La première forme pourrait être qualifiée d’« introjective ». Ses manifestations appellent une définition plus psychiatrique que sociale, car elles proviennent d’un profond et douloureux sentiment d’impuissance personnelle à atteindre le but qu’on s’est posé. L’acte-même de se poser un but utopique crée une situation dans laquelle, vraisemblablement, l’inaccessibilité du but ne sera pas imputée à sa nature utopique, mais plutôt à l’impuissance du sujet qui, par exemple, se dira : alors que ma vie devrait être remplie d’expériences et de joies, je suis plongé dans la banalité et l’ennui ; je devrais éprouver des sentiments intenses, mais je suis incapable de les faire naître en moi. L’abandon, la dépression, le retrait, peut-être le suicide, voilà quelques résultats prévisibles de cette impasse. [...]
Cette première forme du syndrome d’utopie admet d’autres conséquences, parmi lesquelles on trouve l’aliénation, le divorce, le nihilisme.

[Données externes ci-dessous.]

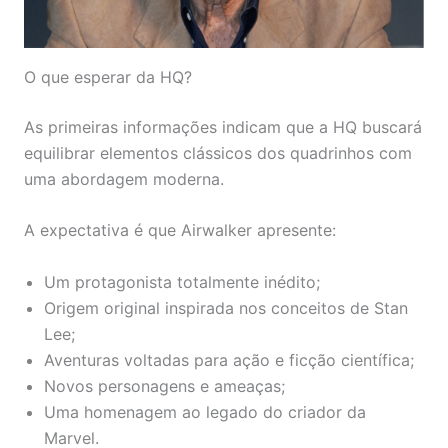
O que esperar da HQ?
As primeiras informações indicam que a HQ buscará
equilibrar elementos clássicos dos quadrinhos com
uma abordagem moderna.
A expectativa é que Airwalker apresente:
Um protagonista totalmente inédito;
Origem original inspirada nos conceitos de Stan
Lee;
Aventuras voltadas para ação e ficção científica;
Novos personagens e ameaças;
Uma homenagem ao legado do criador da
Marvel.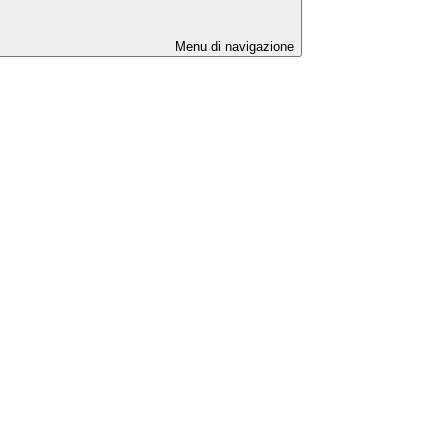
Menu di navigazione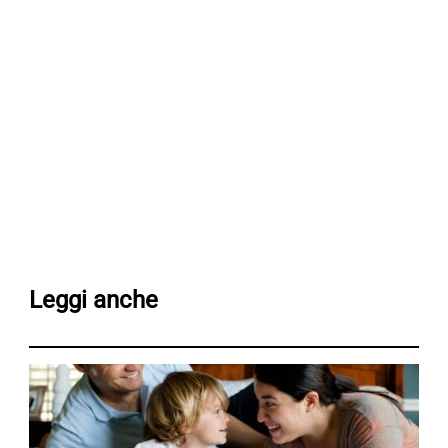
Leggi anche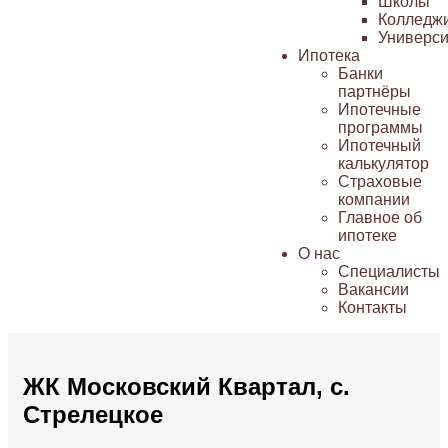
Школы
Колледж
Универси
Ипотека
Банки
партнёры
Ипотечные
программы
Ипотечный
калькулятор
Страховые
компании
Главное об
ипотеке
О нас
Специалисты
Вакансии
Контакты
ЖК Московский Квартал, с.
Стрелецкое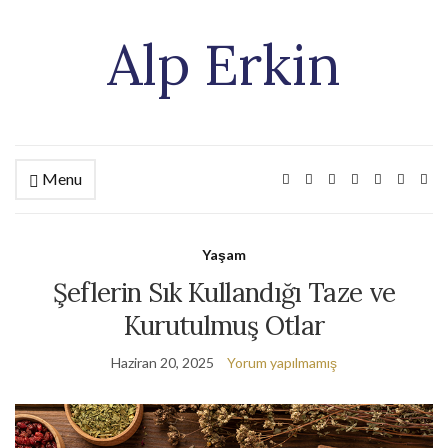
Alp Erkin
Menu
Yaşam
Şeflerin Sık Kullandığı Taze ve
Kurutulmuş Otlar
Haziran 20, 2025
Yorum yapılmamış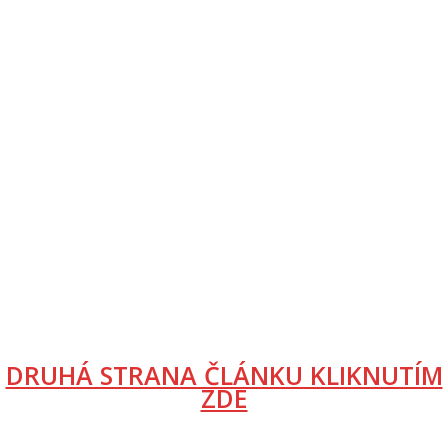
DRUHÁ STRANA ČLÁNKU KLIKNUTÍM
ZDE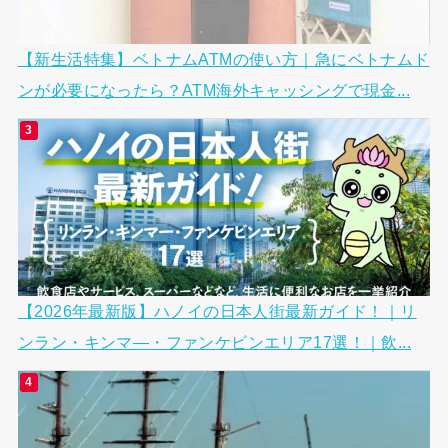
【新生活特集】ベトナムATMの使い方｜急にベトナムド
ンが必要になったら？ATM海外キャッシングで現金...
【2026年最新版】ハノイの日本人街最新ガイド！｜リ
ンラン・キンマ―・ファンケビンエリア17選！｜飲...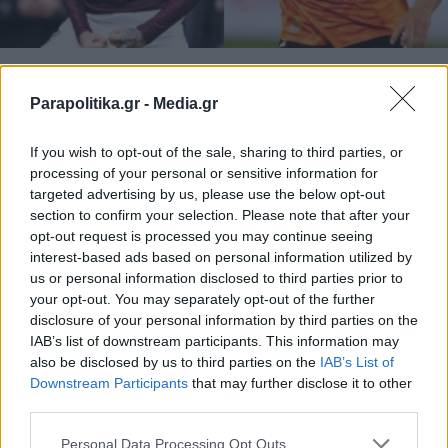
ΑΘΛΗΤΙΚΑ ΝΕΑ
26.05.2026 11:40
ΦΙΛΙΠΠΟΣ ΚΑΤΣΙΩΤΗΣ
Parapolitika.gr -
Media.gr
Εθνική Ελλάδας: Πρώτη κλήση για
If you wish to opt-out of the sale, sharing to third parties, or
Κυζιρίδη στην αποστολή, έμειναν εκτός
processing of your personal or sensitive information for
Κωνσταντέλιας και Καρέτσας
targeted advertising by us, please use the below opt-out
section to confirm your selection. Please note that after your
opt-out request is processed you may continue seeing
interest-based ads based on personal information utilized by
us or personal information disclosed to third parties prior to
your opt-out. You may separately opt-out of the further
disclosure of your personal information by third parties on the
IAB’s list of downstream participants. This information may
also be disclosed by us to third parties on the
IAB’s List of
Εγγραφή στο newsletter
Downstream Participants
that may further disclose it to other
third parties.
Personal Data Processing Opt Outs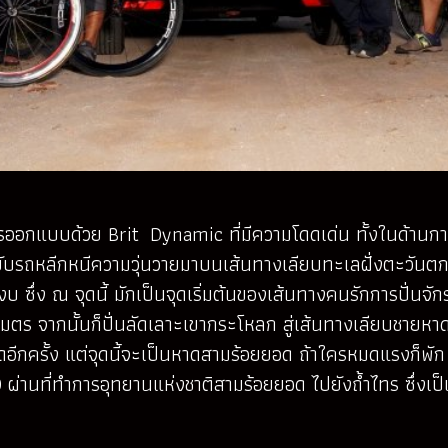
ออกแบบด้วย Brit Dynamic ที่มีความโดดเด่น ทั้งในด้า
ถหลีกหนีความวุ่นวายมาบนเส้นทางเลียบทะเลฝั่งตะวันตกขอ
่ง ณ จุดนี้ มักเป็นจุดเริ่มต้นของเส้นทางคนรักการปั่นจักร
ร จากนั้นก็ปั่นลัดเลาะเขากระโหลก สู่เส้นทางเลียบชายหา
หาดอีกครั้ง แต่จุดนี้จะเป็นหาดสามร้อยยอด ถ้าใครหมดแรงก็พั
 ผ่านที่ทำการอุทยานแห่งชาติสามร้อยยอด ไปยังถ้ำไทร ซึ่งเ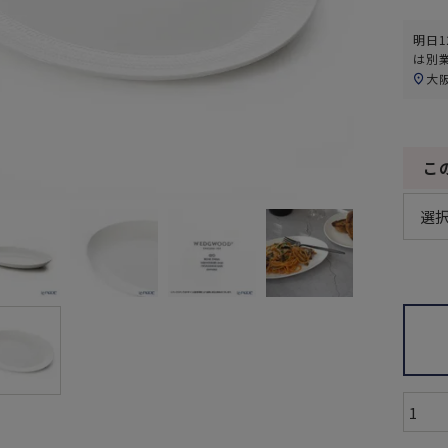
明日
1
は別
大
こ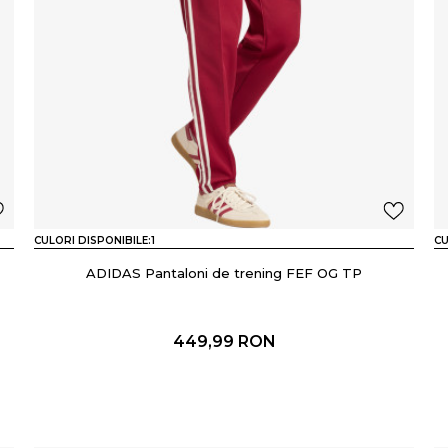
CULORI DISPONIBILE:
1
CU
ADIDAS Pantaloni de trening FEF OG TP
449,99
RON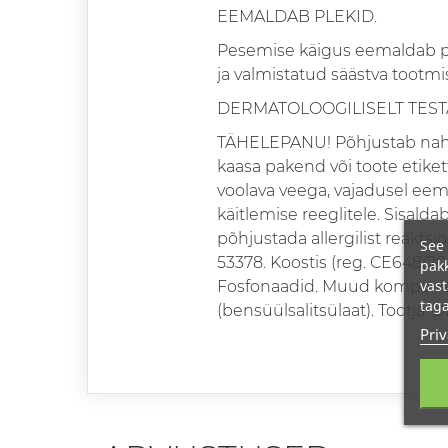
EEMALDAB PLEKID.
Pesemise käigus eemaldab pe
ja valmistatud säästva tootmi
DERMATOLOOGILISELT TEST
TÄHELEPANU! Põhjustab nahaär
kaasa pakend või toote etiket
voolava veega, vajadusel eema
käitlemise reeglitele. Sisalda
põhjustada allergilist reaktsi
See 
53378. Koostis (reg. CE648/20
pakk
vast
Fosfonaadid. Muud komponend
taga
(bensüülsalitsülaat). Tootja:
Priv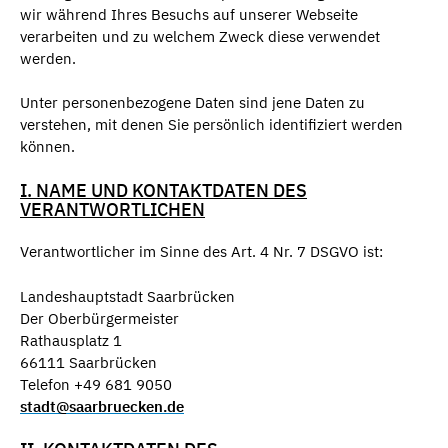
wir während Ihres Besuchs auf unserer Webseite
verarbeiten und zu welchem Zweck diese verwendet
werden.
Unter personenbezogene Daten sind jene Daten zu
verstehen, mit denen Sie persönlich identifiziert werden
können.
I. NAME UND KONTAKTDATEN DES
VERANTWORTLICHEN
Verantwortlicher im Sinne des Art. 4 Nr. 7 DSGVO ist:
Landeshauptstadt Saarbrücken
Der Oberbürgermeister
Rathausplatz 1
66111 Saarbrücken
Telefon +49 681 9050
stadt@saarbruecken.de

L’alcoolisme et la toxicomanie s’y rattachent souvent ; les euphories passagères qu’ils procurent sont évidemment suivies d’un retour à une réalité encore plus froide et grise, retour qui rend encore plus attrayant l’abandon existentiel.

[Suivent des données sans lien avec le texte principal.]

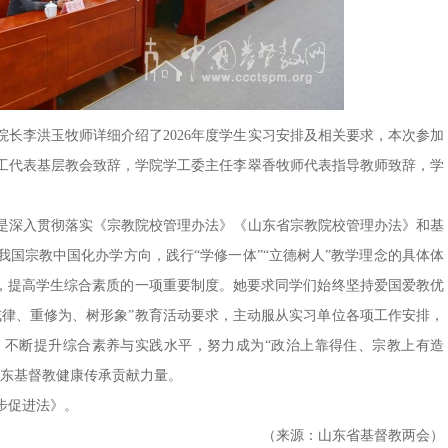
长李洪玉牧师详细介绍了2026年度学生实习安排及相关要求，本次参加
工代表基层教会致辞，学院学工委主任李翠香牧师代表指导教师致辞，学
是深入贯彻落实《宗教院校管理办法》《山东省宗教院校管理办法》和基
国宗教中国化办学方向，践行“学修一体”“立德树人”教学理念的具体体
段，提高学生综合素质的一项重要制度。她要求同学们始终坚持爱国爱教优
戒律、重修为、树形象”教育活动要求，主动服从实习单位各项工作安排，
，不断提升综合素养与实践水平，努力成为“政治上靠得住、宗教上有造
山东基督教健康传承贡献力量。
步促进法》。
（来源：山东省基督教两会）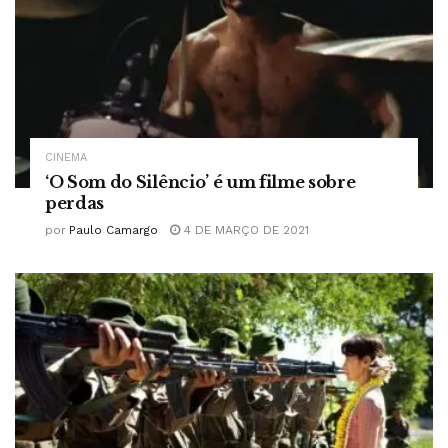
CINEMA
‘O Som do Silêncio’ é um filme sobre
perdas
por
Paulo Camargo
4 DE MARÇO DE 2021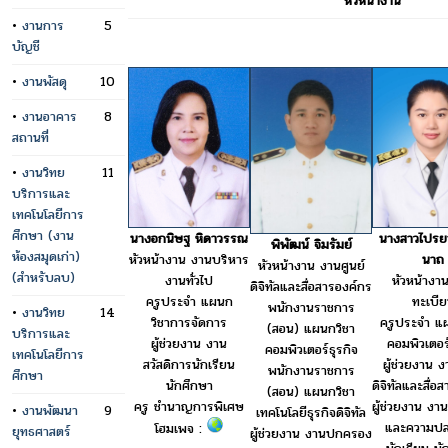
หัวหน้างาน
•
งานการ
5
บัญชี
•
งานพัสดุ
10
•
งานอาคาร
8
สถานที่
•
งานวิทย
11
บริการและ
เทคโนโลยีการ
ศึกษา (งาน
นางอกนิษฐ หิดาวรรณ
นางสาวไปรย
พิพัฒน์ จิมรัมย์
ห้องสมุดเก่า)
หัวหน้างาน งานบริหาร
นาถ
หัวหน้างาน งานศูนย์
(สำหรับลบ)
งานทั่วไป
หัวหน้างา
ดิจิทัลและสื่อสารองค์กร
ครูประจำ แผนก
ทะเบี
พนักงานราชการ
•
งานวิทย
14
วิชาการจัดการ
ครูประจำ แ
(สอน) แผนกวิชา
บริการและ
ผู้ช่วยงาน งาน
คอมพิวเตอร์
คอมพิวเตอร์ธุรกิจ
เทคโนโลยีการ
สวัสดิการนักเรียน
ผู้ช่วยงาน ง
พนักงานราชการ
ศึกษา
นักศึกษา
ดิจิทัลและสื่อ
(สอน) แผนกวิชา
ครู ชำนาญการพิเศษ
ผู้ช่วยงาน ง
•
งานพัฒนา
9
เทคโนโลยีธุรกิจดิจิทัล
และความปล
โฮมเพจ :
ยุทธศาสตร์
ผู้ช่วยงาน งานปกครอง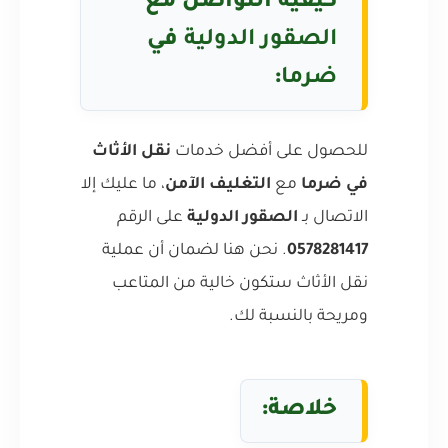
كيفية التواصل مع
الصقور الدولية
في
ضرما
:
للحصول على أفضل خدمات
نقل الأثاث
في ضرما
مع
التغليف الآمن
، ما عليك إلا
الاتصال بـ
الصقور الدولية
على الرقم
0578281417
. نحن هنا لضمان أن عملية
نقل الأثاث ستكون خالية من المتاعب
ومريحة بالنسبة لك.
خلاصة:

La deuxième forme du syndrome d’utopie est beaucoup moins dramatique et peut même posséder un certain charme. Elle fait sien le célèbre aphorisme de Robert Louis Stevenson (probablement tiré d’un proverbe japonais) : « Il vaut mieux voyager avec espoir qu’arriver à destination. » L’utopiste, ici, au lieu de condamner son impuissance à réaliser un changement utopique, choisit une manière innocente et presque enjouée de temporiser. Comme le but est lointain, le voyage sera long, et un long voyage exige de longs préparatifs. La question délicate de savoir si le but est accessible, ou s’il vaut la peine de faire un tel chemin, n’a donc pas besoin d’être posée pour l’instant. Dans son poème, « Ithaque », le poète grec Constantinos Cavafys dépeint cette attitude. Priez pour que votre route soit longue, conseille-t-il au voyageur qui s’embarque, pour que votre voyage soit rempli d’aventures et d’événements. Gardez Ithaque présente à l’esprit, car c’est là que vous êtes prédestinés à arriver – mais ne vous hâtez pas, prenez plutôt de nombreuses années. Soyez très vieux quand vous jetterez l’ancre à Ithaque. Cavafys propose une solution qui n’est pas utopique : vous entrez dans des ports que vous n’avez jamais connus, et, riches de tout ce que vous avez acquis en chemin, n’attendez pas d’Ithaque qu’elle vous donne la richesse. Ithaque vous a donné votre merveilleux voyage, sans elle vous ne seriez pas parti. […] George Bernard Shaw a, exprimé la même pensée en termes plus sarcastiques : "Dans la vie, il y a deux tragédies. L’une est de ne pas réaliser ses désirs. L’autre est de les réaliser." […]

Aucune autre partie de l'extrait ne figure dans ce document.